**WHAT TO WORK ON**
Copy out the entries that follow. Leave none out.

**INFORMATION PROVIDED**
________________________
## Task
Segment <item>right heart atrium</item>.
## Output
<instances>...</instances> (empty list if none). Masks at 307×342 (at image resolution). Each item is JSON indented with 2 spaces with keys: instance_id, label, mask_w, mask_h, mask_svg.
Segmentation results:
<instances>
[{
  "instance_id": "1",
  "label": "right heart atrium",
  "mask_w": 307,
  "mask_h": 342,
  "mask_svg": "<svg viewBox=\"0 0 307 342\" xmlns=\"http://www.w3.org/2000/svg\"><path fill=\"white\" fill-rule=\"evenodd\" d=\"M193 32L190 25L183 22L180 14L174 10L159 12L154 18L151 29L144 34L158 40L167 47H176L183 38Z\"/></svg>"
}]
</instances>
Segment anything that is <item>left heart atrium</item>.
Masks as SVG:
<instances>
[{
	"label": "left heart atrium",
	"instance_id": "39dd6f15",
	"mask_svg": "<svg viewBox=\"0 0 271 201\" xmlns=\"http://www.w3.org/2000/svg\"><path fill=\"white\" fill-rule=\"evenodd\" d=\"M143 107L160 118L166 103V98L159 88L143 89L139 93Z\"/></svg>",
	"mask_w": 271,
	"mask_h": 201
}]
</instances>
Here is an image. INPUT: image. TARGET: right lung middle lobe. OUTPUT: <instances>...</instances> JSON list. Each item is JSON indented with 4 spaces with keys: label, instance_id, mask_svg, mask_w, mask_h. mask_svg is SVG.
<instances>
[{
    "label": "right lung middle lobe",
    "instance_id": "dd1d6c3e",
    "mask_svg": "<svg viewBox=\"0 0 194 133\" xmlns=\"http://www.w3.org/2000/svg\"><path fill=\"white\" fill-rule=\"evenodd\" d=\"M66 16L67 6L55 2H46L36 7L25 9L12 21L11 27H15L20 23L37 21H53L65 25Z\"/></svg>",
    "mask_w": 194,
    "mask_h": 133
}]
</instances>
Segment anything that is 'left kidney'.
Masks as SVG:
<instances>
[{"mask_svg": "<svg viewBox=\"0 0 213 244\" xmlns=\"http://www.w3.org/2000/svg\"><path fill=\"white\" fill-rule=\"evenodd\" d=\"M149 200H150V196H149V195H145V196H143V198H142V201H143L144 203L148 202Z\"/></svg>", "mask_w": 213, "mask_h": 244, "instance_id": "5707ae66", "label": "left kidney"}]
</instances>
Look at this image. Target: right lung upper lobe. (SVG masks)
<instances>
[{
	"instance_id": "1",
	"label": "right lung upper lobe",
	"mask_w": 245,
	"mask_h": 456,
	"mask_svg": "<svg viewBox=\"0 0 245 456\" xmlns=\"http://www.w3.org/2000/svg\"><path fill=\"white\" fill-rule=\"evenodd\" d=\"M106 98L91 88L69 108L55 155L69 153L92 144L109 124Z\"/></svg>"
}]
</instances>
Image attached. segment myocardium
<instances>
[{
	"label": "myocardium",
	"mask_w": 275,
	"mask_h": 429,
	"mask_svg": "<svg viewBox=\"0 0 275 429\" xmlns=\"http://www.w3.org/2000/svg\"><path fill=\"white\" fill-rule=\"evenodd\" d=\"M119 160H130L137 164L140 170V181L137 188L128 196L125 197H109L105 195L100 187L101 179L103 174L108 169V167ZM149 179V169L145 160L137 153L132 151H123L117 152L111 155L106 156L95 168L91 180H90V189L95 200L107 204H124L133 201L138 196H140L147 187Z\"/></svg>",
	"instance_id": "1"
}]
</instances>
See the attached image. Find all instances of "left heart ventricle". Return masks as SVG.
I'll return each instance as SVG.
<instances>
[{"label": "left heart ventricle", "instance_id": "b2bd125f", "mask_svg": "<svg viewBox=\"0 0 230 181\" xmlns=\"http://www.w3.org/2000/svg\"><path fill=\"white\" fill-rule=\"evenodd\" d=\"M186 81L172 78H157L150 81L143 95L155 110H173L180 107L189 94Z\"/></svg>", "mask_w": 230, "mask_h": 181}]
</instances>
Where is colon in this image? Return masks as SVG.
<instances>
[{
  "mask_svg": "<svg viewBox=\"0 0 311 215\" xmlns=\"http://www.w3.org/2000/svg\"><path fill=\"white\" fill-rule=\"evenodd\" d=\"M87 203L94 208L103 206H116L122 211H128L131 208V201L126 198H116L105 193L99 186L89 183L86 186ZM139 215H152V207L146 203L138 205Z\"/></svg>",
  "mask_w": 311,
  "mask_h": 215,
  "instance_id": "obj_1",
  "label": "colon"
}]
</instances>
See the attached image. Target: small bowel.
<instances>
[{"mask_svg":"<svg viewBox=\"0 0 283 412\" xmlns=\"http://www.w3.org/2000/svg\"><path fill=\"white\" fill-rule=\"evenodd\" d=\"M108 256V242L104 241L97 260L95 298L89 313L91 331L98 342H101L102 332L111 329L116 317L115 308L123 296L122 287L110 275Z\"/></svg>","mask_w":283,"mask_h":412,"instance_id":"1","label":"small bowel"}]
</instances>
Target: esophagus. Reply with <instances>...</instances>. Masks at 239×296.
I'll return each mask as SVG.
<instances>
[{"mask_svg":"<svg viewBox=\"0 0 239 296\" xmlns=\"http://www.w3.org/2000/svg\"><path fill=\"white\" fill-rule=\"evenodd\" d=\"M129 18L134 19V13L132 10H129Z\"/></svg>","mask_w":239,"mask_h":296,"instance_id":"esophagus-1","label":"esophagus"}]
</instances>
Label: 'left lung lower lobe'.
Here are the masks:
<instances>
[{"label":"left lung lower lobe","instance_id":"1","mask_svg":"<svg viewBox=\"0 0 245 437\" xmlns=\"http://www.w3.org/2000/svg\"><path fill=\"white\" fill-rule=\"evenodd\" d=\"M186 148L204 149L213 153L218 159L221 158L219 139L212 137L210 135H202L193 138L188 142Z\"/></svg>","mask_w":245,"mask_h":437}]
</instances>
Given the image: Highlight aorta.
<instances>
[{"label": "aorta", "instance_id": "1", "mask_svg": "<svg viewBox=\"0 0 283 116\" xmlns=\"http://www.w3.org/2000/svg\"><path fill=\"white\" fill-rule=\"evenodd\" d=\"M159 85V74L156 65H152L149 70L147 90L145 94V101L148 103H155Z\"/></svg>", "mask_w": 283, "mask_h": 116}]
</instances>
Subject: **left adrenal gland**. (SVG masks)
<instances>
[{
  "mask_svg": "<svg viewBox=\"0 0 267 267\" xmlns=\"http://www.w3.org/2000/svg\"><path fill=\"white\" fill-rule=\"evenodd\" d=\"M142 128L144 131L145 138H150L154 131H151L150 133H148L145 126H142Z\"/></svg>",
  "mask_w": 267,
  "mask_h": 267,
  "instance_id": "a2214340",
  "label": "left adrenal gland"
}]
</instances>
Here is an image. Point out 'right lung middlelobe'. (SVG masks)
________________________
**FINISHED EXERCISE**
## Task
Segment <item>right heart atrium</item>.
## Output
<instances>...</instances> (empty list if none). Masks at 307×342 (at image resolution). Each item is JSON indented with 2 spaces with keys: instance_id, label, mask_w, mask_h, mask_svg.
Segmentation results:
<instances>
[{
  "instance_id": "1",
  "label": "right heart atrium",
  "mask_w": 307,
  "mask_h": 342,
  "mask_svg": "<svg viewBox=\"0 0 307 342\" xmlns=\"http://www.w3.org/2000/svg\"><path fill=\"white\" fill-rule=\"evenodd\" d=\"M193 32L190 25L183 22L180 14L174 10L159 12L154 18L151 29L144 34L158 40L167 47H176L183 38Z\"/></svg>"
}]
</instances>
Segment anything that is <item>left heart atrium</item>.
Masks as SVG:
<instances>
[{
	"label": "left heart atrium",
	"instance_id": "39dd6f15",
	"mask_svg": "<svg viewBox=\"0 0 271 201\" xmlns=\"http://www.w3.org/2000/svg\"><path fill=\"white\" fill-rule=\"evenodd\" d=\"M143 107L160 118L166 103V98L159 88L143 89L139 93Z\"/></svg>",
	"mask_w": 271,
	"mask_h": 201
}]
</instances>
Here is an image. INPUT: image. TARGET: right lung middle lobe. OUTPUT: <instances>...</instances> JSON list. Each item is JSON indented with 4 spaces with keys: label, instance_id, mask_svg, mask_w, mask_h. mask_svg is SVG.
<instances>
[{
    "label": "right lung middle lobe",
    "instance_id": "dd1d6c3e",
    "mask_svg": "<svg viewBox=\"0 0 194 133\" xmlns=\"http://www.w3.org/2000/svg\"><path fill=\"white\" fill-rule=\"evenodd\" d=\"M66 16L67 6L55 2H46L36 7L25 9L12 21L11 27H15L20 23L37 21H53L65 25Z\"/></svg>",
    "mask_w": 194,
    "mask_h": 133
}]
</instances>
Segment anything that is 'left kidney'.
Masks as SVG:
<instances>
[{"mask_svg": "<svg viewBox=\"0 0 213 244\" xmlns=\"http://www.w3.org/2000/svg\"><path fill=\"white\" fill-rule=\"evenodd\" d=\"M149 200H150V196H149V195H145V196H143V198H142V201H143L144 203L148 202Z\"/></svg>", "mask_w": 213, "mask_h": 244, "instance_id": "5707ae66", "label": "left kidney"}]
</instances>
Look at this image. Target: right lung upper lobe. (SVG masks)
<instances>
[{
	"instance_id": "1",
	"label": "right lung upper lobe",
	"mask_w": 245,
	"mask_h": 456,
	"mask_svg": "<svg viewBox=\"0 0 245 456\" xmlns=\"http://www.w3.org/2000/svg\"><path fill=\"white\" fill-rule=\"evenodd\" d=\"M106 98L91 88L69 108L55 155L69 153L92 144L109 124Z\"/></svg>"
}]
</instances>
Image attached. segment myocardium
<instances>
[{
	"label": "myocardium",
	"mask_w": 275,
	"mask_h": 429,
	"mask_svg": "<svg viewBox=\"0 0 275 429\" xmlns=\"http://www.w3.org/2000/svg\"><path fill=\"white\" fill-rule=\"evenodd\" d=\"M119 160H130L137 164L140 170V181L137 188L128 196L125 197H109L105 195L100 187L101 179L103 174L108 169V167ZM149 179V169L145 160L137 153L132 151H123L117 152L111 155L106 156L95 168L91 180H90V189L95 200L107 204H124L133 201L138 196H140L147 187Z\"/></svg>",
	"instance_id": "1"
}]
</instances>
See the attached image. Find all instances of "left heart ventricle". Return masks as SVG.
I'll return each instance as SVG.
<instances>
[{"label": "left heart ventricle", "instance_id": "b2bd125f", "mask_svg": "<svg viewBox=\"0 0 230 181\" xmlns=\"http://www.w3.org/2000/svg\"><path fill=\"white\" fill-rule=\"evenodd\" d=\"M186 81L172 78H157L150 81L143 95L155 110H173L180 107L189 94Z\"/></svg>", "mask_w": 230, "mask_h": 181}]
</instances>
Where is colon in this image? Return masks as SVG.
<instances>
[{
  "mask_svg": "<svg viewBox=\"0 0 311 215\" xmlns=\"http://www.w3.org/2000/svg\"><path fill=\"white\" fill-rule=\"evenodd\" d=\"M87 203L94 208L103 206H116L122 211H128L131 208V201L126 198H116L105 193L99 186L89 183L86 186ZM139 215H152V207L146 203L138 205Z\"/></svg>",
  "mask_w": 311,
  "mask_h": 215,
  "instance_id": "obj_1",
  "label": "colon"
}]
</instances>
See the attached image. Target: small bowel.
<instances>
[{"mask_svg":"<svg viewBox=\"0 0 283 412\" xmlns=\"http://www.w3.org/2000/svg\"><path fill=\"white\" fill-rule=\"evenodd\" d=\"M108 256V242L104 241L97 260L95 298L89 313L91 331L98 342H101L102 332L111 329L116 317L115 308L123 296L122 287L110 275Z\"/></svg>","mask_w":283,"mask_h":412,"instance_id":"1","label":"small bowel"}]
</instances>
Target: esophagus. Reply with <instances>...</instances>. Masks at 239×296.
I'll return each mask as SVG.
<instances>
[{"mask_svg":"<svg viewBox=\"0 0 239 296\" xmlns=\"http://www.w3.org/2000/svg\"><path fill=\"white\" fill-rule=\"evenodd\" d=\"M129 18L134 19V13L132 10H129Z\"/></svg>","mask_w":239,"mask_h":296,"instance_id":"esophagus-1","label":"esophagus"}]
</instances>
Label: 'left lung lower lobe'.
Here are the masks:
<instances>
[{"label":"left lung lower lobe","instance_id":"1","mask_svg":"<svg viewBox=\"0 0 245 437\" xmlns=\"http://www.w3.org/2000/svg\"><path fill=\"white\" fill-rule=\"evenodd\" d=\"M186 148L204 149L213 153L218 159L221 158L219 139L212 137L210 135H202L193 138L188 142Z\"/></svg>","mask_w":245,"mask_h":437}]
</instances>
Given the image: Highlight aorta.
<instances>
[{"label": "aorta", "instance_id": "1", "mask_svg": "<svg viewBox=\"0 0 283 116\" xmlns=\"http://www.w3.org/2000/svg\"><path fill=\"white\" fill-rule=\"evenodd\" d=\"M159 85V74L156 65H152L149 70L147 90L145 94V101L148 103H155Z\"/></svg>", "mask_w": 283, "mask_h": 116}]
</instances>
Subject: **left adrenal gland**. (SVG masks)
<instances>
[{
  "mask_svg": "<svg viewBox=\"0 0 267 267\" xmlns=\"http://www.w3.org/2000/svg\"><path fill=\"white\" fill-rule=\"evenodd\" d=\"M142 128L144 131L145 138H150L154 131H151L150 133H148L145 126H142Z\"/></svg>",
  "mask_w": 267,
  "mask_h": 267,
  "instance_id": "a2214340",
  "label": "left adrenal gland"
}]
</instances>
Here is an image. Point out 'right lung middlelobe'. (SVG masks)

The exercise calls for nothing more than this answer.